At 12:28 AM 3/20/2011, you wrote:
>The two voltages were separated by a "dead zone in the wire; there
>was a manually-thrown changeover switch under each interurban car,
>operated by a lever and linkage.
>--- On Sat, 3/19/11, Don Ross <don0731 at gte.net> wrote:
>
>From: Don Ross <don0731 at gte.net>
>Subject: [milwaukee-electric] Re: Harrison Street station NSL
>To: milwaukee-electric at lists.dementia.org
>Date: Saturday, March 19, 2011, 11:22 PM
>
>All on 600V. No 1200 on the North Shore. The TM had 1200 for a
>short time but they gave up the 1200 also. South Shore is 1200. No
>problem in crossing between TM, North Shore, and South Shore. No crossings.
>I don't know how the TM did the switch when they still had 1200. I
>think they just ran slow when they ran on 600 wire.
>Don (the younger)
>
>At 11:03 PM 3/19/2011, you wrote:
> >Concerning the rotary converters... Assuming that streetcars ran on 600V
> >and the interurbans ran on, say, 1200V, how did the two types of coaches
> >coexist on 1200V lines? Did the streetcars use a dropping resistor on
> >1200V lines, or did the interurbans run, albeit slower, on 600V for the
> >1/2 mile of trackage leading to/from the PSB to Hibernia. Seeing that
> >human operators were usually employed to synchronize the converters at
> >substations, did the interurbans ever convert to unmanned mercury-vapor
> >rectifier setups at their substations?
> >
> >On 3/19/2011 11:05 PM, Don Ross wrote:
> > > I thought I had explained the area.

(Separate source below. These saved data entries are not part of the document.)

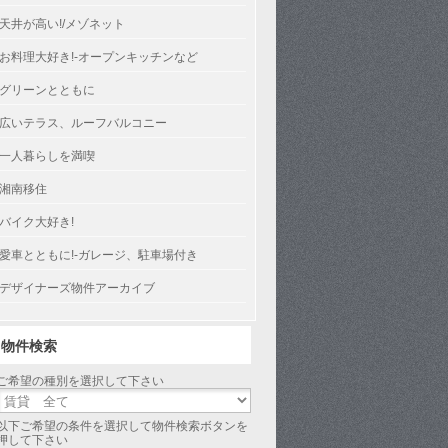
天井が高い!/メゾネット
お料理大好き!-オープンキッチンなど
グリーンとともに
広いテラス、ルーフバルコニー
一人暮らしを満喫
湘南移住
バイク大好き!
愛車とともに!-ガレージ、駐車場付き
デザイナーズ物件アーカイブ
物件検索
ご希望の種別を選択して下さい
以下ご希望の条件を選択して物件検索ボタンを
押して下さい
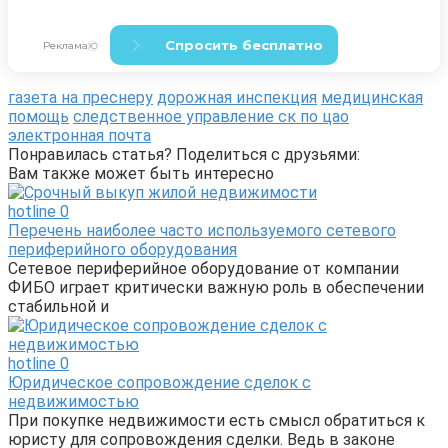
газета на преснеру
дорожная инспекция
медицинская
помощь
следственное управление ск по цао
электронная почта
Понравилась статья? Поделиться с друзьями:
Вам также может быть интересно
hotline
0
Перечень наиболее часто используемого сетевого
периферийного оборудования
Сетевое периферийное оборудование от компании
ФИБО играет критически важную роль в обеспечении
стабильной и
hotline
0
Юридическое сопровождение сделок с
недвижимостью
При покупке недвижимости есть смысл обратиться к
юристу для сопровождения сделки. Ведь в законе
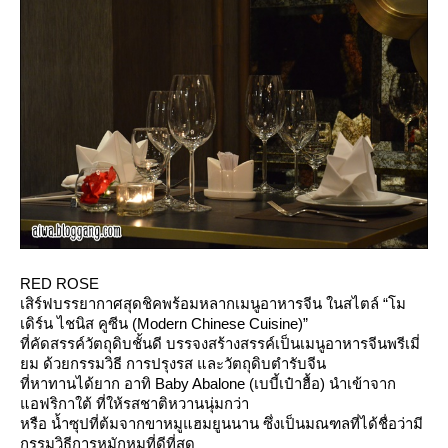
RED ROSE
เสิร์ฟบรรยากาศสุดชิคพร้อมหลากเมนูอาหารจีน ในสไตล์ “โม
เดิร์น ไชนิส คูซีน (Modern Chinese Cuisine)”
ที่คัดสรรค์วัตถุดิบชั้นดี บรรจงสร้างสรรค์เป็นเมนูอาหารจีนพรีเมี่
ม ด้วยกรรมวิธี การปรุงรส และวัตถุดิบตำรับจีน
ที่หาทานได้ยาก อาทิ Baby Abalone (เบบี้เป๋าฮื้อ) นำเข้าจาก
อฟริกาใต้ ที่ให้รสชาติหวานนุ่มกว่า
หรือ น้ำซุปที่ต้มจากขาหมูแฮมยูนนาน ซึ่งเป็นมณฑลที่ได้ชื่อว่ามี
กรรมวิธีการหมักหมูที่ดีที่สุด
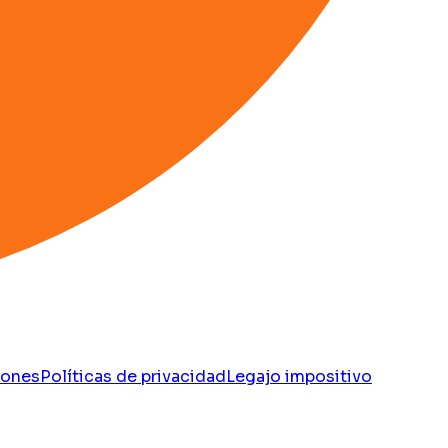
iones
Políticas de privacidad
Legajo impositivo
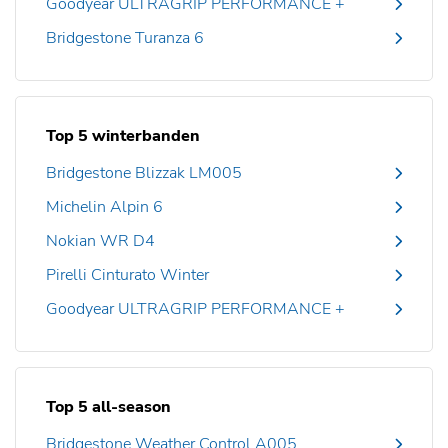
Goodyear ULTRAGRIP PERFORMANCE +
Bridgestone Turanza 6
Top 5 winterbanden
Bridgestone Blizzak LM005
Michelin Alpin 6
Nokian WR D4
Pirelli Cinturato Winter
Goodyear ULTRAGRIP PERFORMANCE +
Top 5 all-season
Bridgestone Weather Control A005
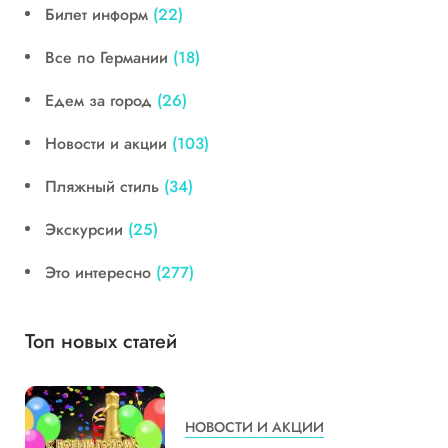
Билет информ
(22)
Все по Германии
(18)
Едем за город
(26)
Новости и акции
(103)
Пляжный стиль
(34)
Экскурсии
(25)
Это интересно
(277)
Топ новых статей
НОВОСТИ И АКЦИИ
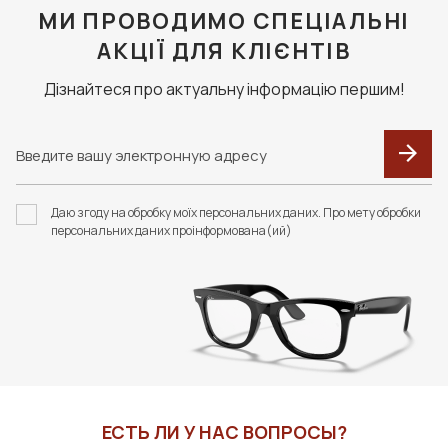
МИ ПРОВОДИМО СПЕЦІАЛЬНІ
АКЦІЇ ДЛЯ КЛІЄНТІВ
Дізнайтеся про актуальну інформацію першим!
Даю згоду на обробку моїх персональних даних. Про мету обробки
персональних даних проінформована(ий)
ЕСТЬ ЛИ У НАС ВОПРОСЫ?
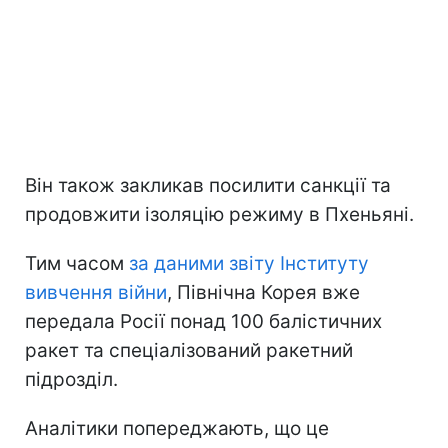
Він також закликав посилити санкції та
продовжити ізоляцію режиму в Пхеньяні.
Тим часом
за даними звіту Інституту
вивчення війни
, Північна Корея вже
передала Росії понад 100 балістичних
ракет та спеціалізований ракетний
підрозділ.
Аналітики попереджають, що це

Harrison Street was the end of
> > > the street. North of the area was residential. Then we had private
> > > trackage from South. On the East Side of the main line was the
> > > rotary convertor, shops, storage tracks, and the truck trailler
> > > tracks. West of the main line was the station. It was a 2 story
> > > building on the south end of the building and on the north side was
> > > the MD depot. Besides the track than along the station, a second
> > > track served as a unloading area.
> > > The station itself was also used as a waiting room. I don't remember
> > > if there was an agent there or if they just used collectors on the cars.